“I was going to say I guessed nothing would happen,” went on C. C., “but I reckon I was a bit mistaken.”

“If it’s nothing worse than that we won’t kick,” murmured Blake. “Still you never can tell. I’ll come up there, Joe, and help you keep a lookout for big bits of wreckage.”

“It would be a good idea to have two at the wheel,” said Mr. Ringold. “We’ll do that after this, and we won’t try to do any night travel—we’ll just tie up at dark, wherever we can.”

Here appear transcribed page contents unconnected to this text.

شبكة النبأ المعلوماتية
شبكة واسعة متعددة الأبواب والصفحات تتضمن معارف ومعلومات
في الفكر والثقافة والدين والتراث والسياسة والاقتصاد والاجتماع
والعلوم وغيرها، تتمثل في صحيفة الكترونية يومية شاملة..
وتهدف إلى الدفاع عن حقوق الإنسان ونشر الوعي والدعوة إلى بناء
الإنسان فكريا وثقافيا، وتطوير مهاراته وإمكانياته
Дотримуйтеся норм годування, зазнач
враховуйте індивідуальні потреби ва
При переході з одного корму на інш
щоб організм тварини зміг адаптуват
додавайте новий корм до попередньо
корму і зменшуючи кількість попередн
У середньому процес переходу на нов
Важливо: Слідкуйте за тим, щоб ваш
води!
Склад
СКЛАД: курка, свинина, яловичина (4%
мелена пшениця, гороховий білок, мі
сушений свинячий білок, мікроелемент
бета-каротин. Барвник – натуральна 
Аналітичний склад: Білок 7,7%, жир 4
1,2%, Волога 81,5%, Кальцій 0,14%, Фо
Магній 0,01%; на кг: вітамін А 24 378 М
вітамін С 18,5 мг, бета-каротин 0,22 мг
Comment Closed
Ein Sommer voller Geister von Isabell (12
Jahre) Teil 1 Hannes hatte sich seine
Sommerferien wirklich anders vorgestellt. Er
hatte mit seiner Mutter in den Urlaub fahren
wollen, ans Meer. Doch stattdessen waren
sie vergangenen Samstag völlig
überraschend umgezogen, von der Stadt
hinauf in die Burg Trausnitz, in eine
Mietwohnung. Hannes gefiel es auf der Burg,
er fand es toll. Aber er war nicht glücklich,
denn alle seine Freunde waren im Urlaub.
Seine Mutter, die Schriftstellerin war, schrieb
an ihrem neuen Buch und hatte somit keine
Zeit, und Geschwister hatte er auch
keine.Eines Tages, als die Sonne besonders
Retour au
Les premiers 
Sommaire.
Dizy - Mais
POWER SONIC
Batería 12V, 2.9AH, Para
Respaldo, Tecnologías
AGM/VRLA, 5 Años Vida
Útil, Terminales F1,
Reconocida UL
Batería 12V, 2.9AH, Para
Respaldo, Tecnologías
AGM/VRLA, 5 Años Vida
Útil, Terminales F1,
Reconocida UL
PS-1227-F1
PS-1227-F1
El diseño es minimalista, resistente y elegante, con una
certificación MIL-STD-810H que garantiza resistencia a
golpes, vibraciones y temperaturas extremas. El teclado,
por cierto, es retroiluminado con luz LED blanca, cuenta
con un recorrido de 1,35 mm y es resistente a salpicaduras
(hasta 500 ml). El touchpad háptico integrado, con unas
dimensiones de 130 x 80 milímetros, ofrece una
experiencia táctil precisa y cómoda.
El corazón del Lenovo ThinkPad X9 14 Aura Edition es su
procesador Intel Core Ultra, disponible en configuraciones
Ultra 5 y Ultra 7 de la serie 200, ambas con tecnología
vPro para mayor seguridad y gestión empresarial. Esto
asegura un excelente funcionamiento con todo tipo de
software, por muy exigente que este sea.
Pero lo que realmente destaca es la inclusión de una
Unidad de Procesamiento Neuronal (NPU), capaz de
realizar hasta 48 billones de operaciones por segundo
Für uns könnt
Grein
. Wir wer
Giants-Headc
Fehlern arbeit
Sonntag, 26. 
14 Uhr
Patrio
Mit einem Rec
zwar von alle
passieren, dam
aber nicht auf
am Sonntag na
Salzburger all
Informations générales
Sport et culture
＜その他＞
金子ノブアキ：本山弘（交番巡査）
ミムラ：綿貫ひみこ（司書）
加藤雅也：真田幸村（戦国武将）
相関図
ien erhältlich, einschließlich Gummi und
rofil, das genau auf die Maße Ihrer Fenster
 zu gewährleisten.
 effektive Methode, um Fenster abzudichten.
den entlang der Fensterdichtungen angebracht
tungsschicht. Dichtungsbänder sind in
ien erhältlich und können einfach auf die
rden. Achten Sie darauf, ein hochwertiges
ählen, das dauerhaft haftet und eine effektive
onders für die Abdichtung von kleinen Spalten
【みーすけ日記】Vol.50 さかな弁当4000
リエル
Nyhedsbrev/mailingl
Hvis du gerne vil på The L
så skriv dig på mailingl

“There must be a worse flood up above, than there was at first, to bring all this stuff down,” observed Joe, when he and Blake were on duty. “Whole villages must have been swept away, to judge by the pieces of houses I’ve seen.”

“Yes, and farm-places, too,” added Blake, as he pointed to a part of a wrecked barn swirling around in the water.

A little later they passed a village, partly submerged, and as they swung in close to it Mr. Ringold shouted questions as to the possible whereabouts of his lost players. No one, however, knew anything about them. They seemed to have disappeared.

Whenever Blake and Joe saw interesting sights they used the moving picture cameras to advantage. But much of the desolate scenery along the flooded river was of the same character, and they wanted to save their films for more dramatic situations.

Though the river was higher, the rain, which had ceased that morning, did not commence again, and the skies seemed much brighter.

“I don’t know much about the weather conditions out here,” said Mr. Ringold, “but it looks to me as though it were going to clear.”

“I hope so,” murmured Mr. Piper. “It feels as if I’d never get dried out.”